所以,我知道 Firehose 缓冲数据然后冲出到 S3,但是我不清楚它是否会写一个 "file" 包含到那时为止累积的所有记录,或者是否它将单独写入每条记录。

因此,假设我根据记录大小将缓冲区大小/间隔设置为最佳数量,S3 PUT 的数量是否仍然等于记录数量或 Firehose 执行的刷新数量?

我认为您不会为从 Firehose 到 S3 的写入操作支付任何额外费用。

You will be billed separately for charges associated with Amazon S3 and Amazon Redshift usage including storage and read/write requests. However, you will not be billed for data transfer charges for the data that Amazon Kinesis Firehose loads into Amazon S3 and Amazon Redshift. For further details, see Amazon S3 pricing and Amazon Redshift pricing.

https://aws.amazon.com/kinesis/firehose/pricing/

阅读了大量 AWS 文档后,我非常不同意 S3 不会向您收费的说法。

You will be billed separately for charges associated with Amazon S3 and Amazon Redshift usage including storage and read/write requests.

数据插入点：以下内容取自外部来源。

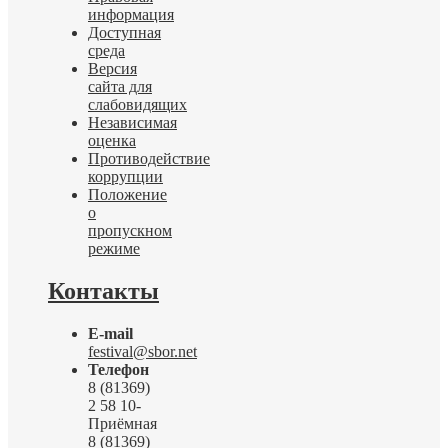
информация
Доступная
среда
Версия
сайта для
слабовидящих
Независимая
оценка
Противодействие
коррупции
Положение
о
пропускном
режиме
Контакты
E-mail
festival@sbor.net
Телефон
8 (81369)
2 58 10-
Приёмная
8 (81369)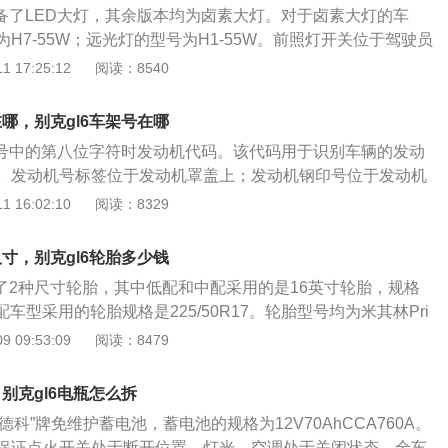
配备了LED大灯，其余版本均为卤素大灯。对于卤素大灯的车
璃刮水器摆臂紧贴在风窗玻璃上，否则可能导致油漆损伤。 G
H7-55W；远光灯的型号为H1-55W。前照灯开关位于驾驶员
盖 将发动机舱盖支撑取下压入其固定支架内。 将发动机舱盖缓
外灯控制旋钮在“AUTO”且周围足够黑暗时，前照灯将自动点
 17:25:12
阅读：8540
锁扣板位置约400mm。松手使发动机舱盖自行下落至锁紧装置
配有日间行车灯。日间行车灯可提高车辆在日间行驶时的可见
机舱盖检查是否完全锁止。
时，光线够亮的情况下，日间行车灯自动开启。 GL6在不同负
在哪，别克gl6车架号在哪
高度也会不同，相应的前照灯高度也会改变。因此在灯光控制
别号中的第八位字符时发动机代码。该代码用于识别车辆的发动
度调节旋钮，高度的调节有一定的范围，根据车辆负载调节前
。发动机号标签位于发动机罩盖上；发动机钢印号位于发动机
炫目，将调节轮转至所需位置。 0——前排座椅有人乘坐 1
动机的生产管理和使用，国家标准(GB725—82)《发动机产
 16:02:10
阅读：8329
乘坐 2——所有座椅均有人乘坐且行李箱再有物品 3——驾驶
规则》对发动机的名称和型号作了统一规定。 发动机型号组成
行李箱载有物品
系列代号、换代符号和地方、企业代号，有制造厂根据需要自
尺寸，别克gl6轮胎多少钱
，但须经行业标准标准化归口单位核准、备案。 ②中部：由缸
供了2种尺寸轮胎，其中低配和中配采用的是16英寸轮胎，规格
形式符号、冲程符号和缸径符号组成。 ③后部：由结构特征符
；顶配车型采用的轮胎规格是225/50R17。轮胎型号均为米其林Pri
组成。 ④尾部：区分符号。同一系列产品因改进等原因需要区
场上的售价为800元/条。 了解GL6轮胎规格数据的含义有助于作出
 09:53:09
阅读：8479
适当的符号表示，后部与尾部可用“-”分隔。 别克GL6在下列
25/50R1794H轮胎为例，轮胎规格代表的含义如下： 225
别号： 驾驶员侧前挡风玻璃下； 右前门下方车身上的铭牌；
m 50轮胎的高宽比：% R子午线轮胎的标记：R 17车轮的直
 GL6整车铭牌标签位于右前门下方车身上；维修识别标签位于
，别克gl6电瓶怎么拆
能力指数 H速度标记 别克GL6应定期检查轮胎的使用情况，建议
德科”牌免维护蓄电池，蓄电池的规格为12V70AhCCA760A。
一次。合理的轮胎维护有助于延长轮胎的使用寿命。对于轮胎
保证点火开关处于断开位置。灯光、空调处于关闭状态，全车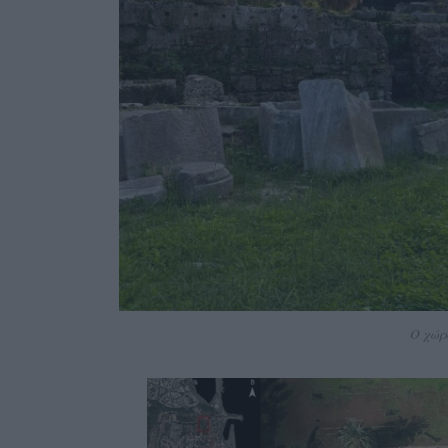
Ο χώρ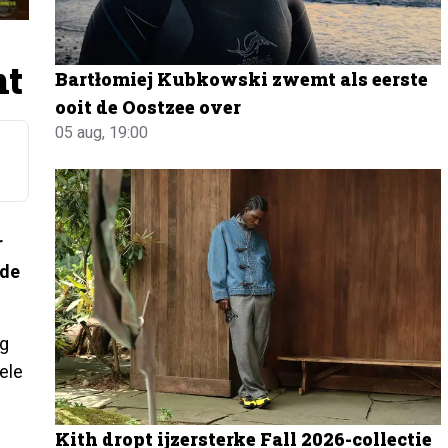
nt
Bartłomiej Kubkowski zwemt als eerste
ooit de Oostzee over
05 aug, 19:00
r
 de
eg
ele
Kith dropt ijzersterke Fall 2026-collectie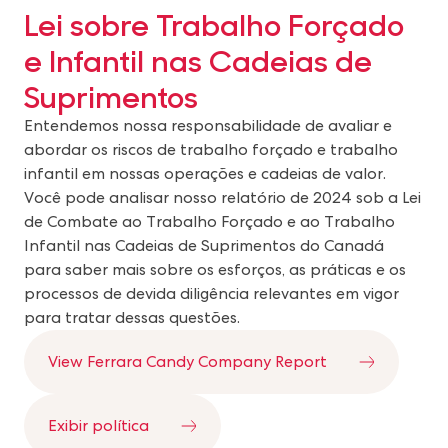
Lei sobre Trabalho Forçado
e Infantil nas Cadeias de
Suprimentos
Entendemos nossa responsabilidade de avaliar e
abordar os riscos de trabalho forçado e trabalho
infantil em nossas operações e cadeias de valor.
Você pode analisar nosso relatório de 2024 sob a Lei
de Combate ao Trabalho Forçado e ao Trabalho
Infantil nas Cadeias de Suprimentos do Canadá
para saber mais sobre os esforços, as práticas e os
processos de devida diligência relevantes em vigor
para tratar dessas questões.
View Ferrara Candy Company Report
Exibir política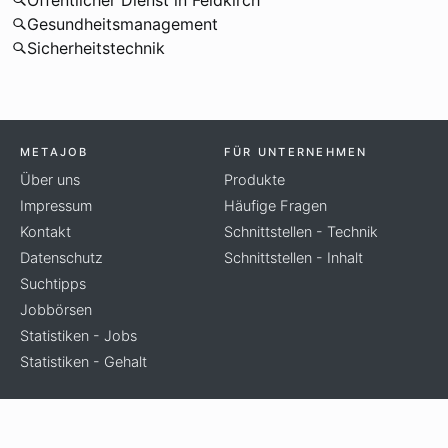
Öffentlicher Dienst in Feldkirch
Gesundheitsmanagement
Sicherheitstechnik
METAJOB
FÜR UNTERNEHMEN
Über uns
Produkte
Impressum
Häufige Fragen
Kontakt
Schnittstellen - Technik
Datenschutz
Schnittstellen - Inhalt
Suchtipps
Jobbörsen
Statistiken - Jobs
Statistiken - Gehalt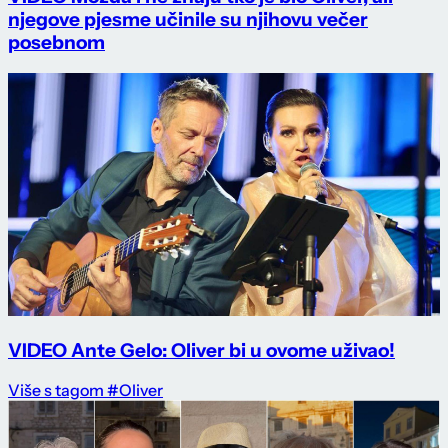
njegove pjesme učinile su njihovu večer
posebnom
VIDEO Ante Gelo: Oliver bi u ovome uživao!
Više s tagom #Oliver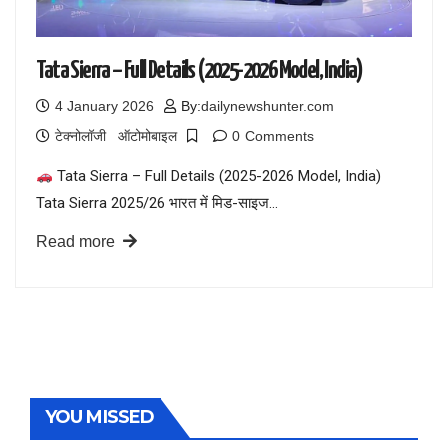
Tata Sierra – Full Details (2025-2026 Model, India)
4 January 2026
By:
dailynewshunter.com
टेक्नोलॉजी
ऑटोमोबाइल
0
Comments
Tata Sierra – Full Details (2025-2026 Model, India)
Tata Sierra 2025/26 भारत में मिड-साइज…
Read more
YOU MISSED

However, you will not be billed for data transfer charges for the data that Amazon Kinesis Firehose loads into Amazon S3 and Amazon Redshift. For further details, see Amazon S3 pricing and Amazon Redshift pricing. [emphasis mine]

https://aws.amazon.com/kinesis/firehose/pricing/

他们说您不会被收取的费用是 Kinesis Firehose 为传输额外收取的费用,除了 $0.035/GB,但您需要为与你的桶。 (入站到存储桶的数据始终不收取实际的每 GB 传输费用)。

不过,归根结底,根据一些可调参数,您 似乎 控制了针对您的存储桶的 PUT 请求的粗略数量:

Q: What is buffer size and buffer interval?

Amazon Kinesis Firehose buffers incoming streaming data to a certain size or for a certain period of time before delivering it to destinations. You can configure buffer size and buffer interval while creating your delivery stream. Buffer size is in MBs and ranges from 1MB to 128MB. Buffer interval is in seconds and ranges from 60 seconds to 900 seconds.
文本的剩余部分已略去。